- **Task brief**
Start at the first line below and write out everything verbatim except the pictures.

- **Supplied material**

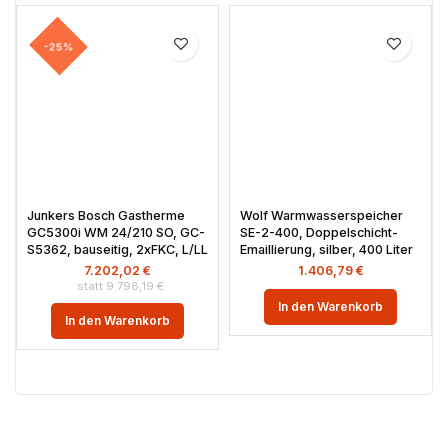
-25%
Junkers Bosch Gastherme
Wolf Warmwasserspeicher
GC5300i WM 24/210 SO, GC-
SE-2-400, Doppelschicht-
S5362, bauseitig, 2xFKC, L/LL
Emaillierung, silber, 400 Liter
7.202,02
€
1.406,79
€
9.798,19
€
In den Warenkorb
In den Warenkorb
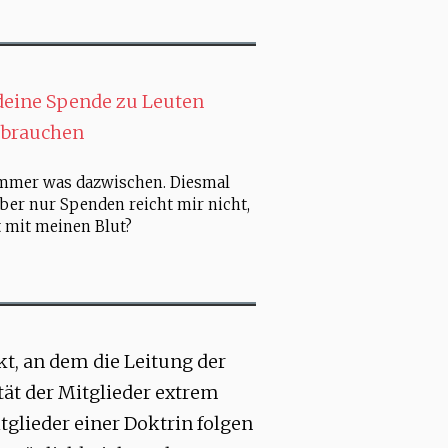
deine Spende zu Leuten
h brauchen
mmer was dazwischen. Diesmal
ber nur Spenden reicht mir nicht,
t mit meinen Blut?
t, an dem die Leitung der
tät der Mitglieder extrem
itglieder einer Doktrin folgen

- **Solved problem**
-25%
Junkers Bosch Gastherme
Wolf Warmwasserspeicher
GC5300i WM 24/210 SO, GC-
SE-2-400, Doppelschicht-
S5362, bauseitig, 2xFKC, L/LL
Emaillierung, silber, 400 Liter
7.202,02
€
1.406,79
€
9.798,19
€
In den Warenkorb
In den Warenkorb
deine Spende zu Leuten
h brauchen
mmer was dazwischen. Diesmal
ber nur Spenden reicht mir nicht,
t mit meinen Blut?
t, an dem die Leitung der
tät der Mitglieder extrem
itglieder einer Doktrin folgen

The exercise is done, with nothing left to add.